MATERIAL TO PROCESS |
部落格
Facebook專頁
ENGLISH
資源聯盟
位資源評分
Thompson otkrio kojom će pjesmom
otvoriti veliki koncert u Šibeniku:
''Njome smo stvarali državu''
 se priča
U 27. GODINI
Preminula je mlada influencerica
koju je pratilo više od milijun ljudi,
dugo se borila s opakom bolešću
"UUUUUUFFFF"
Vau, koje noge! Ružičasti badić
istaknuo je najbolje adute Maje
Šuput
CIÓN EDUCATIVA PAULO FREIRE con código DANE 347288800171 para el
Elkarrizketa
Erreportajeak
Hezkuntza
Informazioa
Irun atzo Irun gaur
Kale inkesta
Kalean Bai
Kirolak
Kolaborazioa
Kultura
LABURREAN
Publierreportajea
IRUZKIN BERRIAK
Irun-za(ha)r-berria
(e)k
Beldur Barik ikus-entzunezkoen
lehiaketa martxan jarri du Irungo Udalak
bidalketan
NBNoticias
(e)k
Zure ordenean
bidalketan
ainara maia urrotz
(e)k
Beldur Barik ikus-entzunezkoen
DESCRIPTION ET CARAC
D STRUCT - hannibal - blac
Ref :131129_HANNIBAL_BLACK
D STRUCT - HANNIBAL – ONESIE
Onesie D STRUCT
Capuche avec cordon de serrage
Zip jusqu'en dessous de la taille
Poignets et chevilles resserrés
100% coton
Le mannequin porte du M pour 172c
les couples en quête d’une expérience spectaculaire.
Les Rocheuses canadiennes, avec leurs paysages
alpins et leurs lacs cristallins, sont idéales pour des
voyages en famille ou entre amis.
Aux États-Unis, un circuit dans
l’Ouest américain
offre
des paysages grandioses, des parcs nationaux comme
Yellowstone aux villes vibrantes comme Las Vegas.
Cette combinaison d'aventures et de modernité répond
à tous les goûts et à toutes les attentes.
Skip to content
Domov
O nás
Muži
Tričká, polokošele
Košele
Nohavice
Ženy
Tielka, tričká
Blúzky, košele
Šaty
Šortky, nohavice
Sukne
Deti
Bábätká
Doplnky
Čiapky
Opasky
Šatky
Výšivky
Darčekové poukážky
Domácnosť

WORK REQUEST | Tally every line in these entries where the string "comme" occurs. The tally alone is the answer.

EXERCISE SOLUTION | 2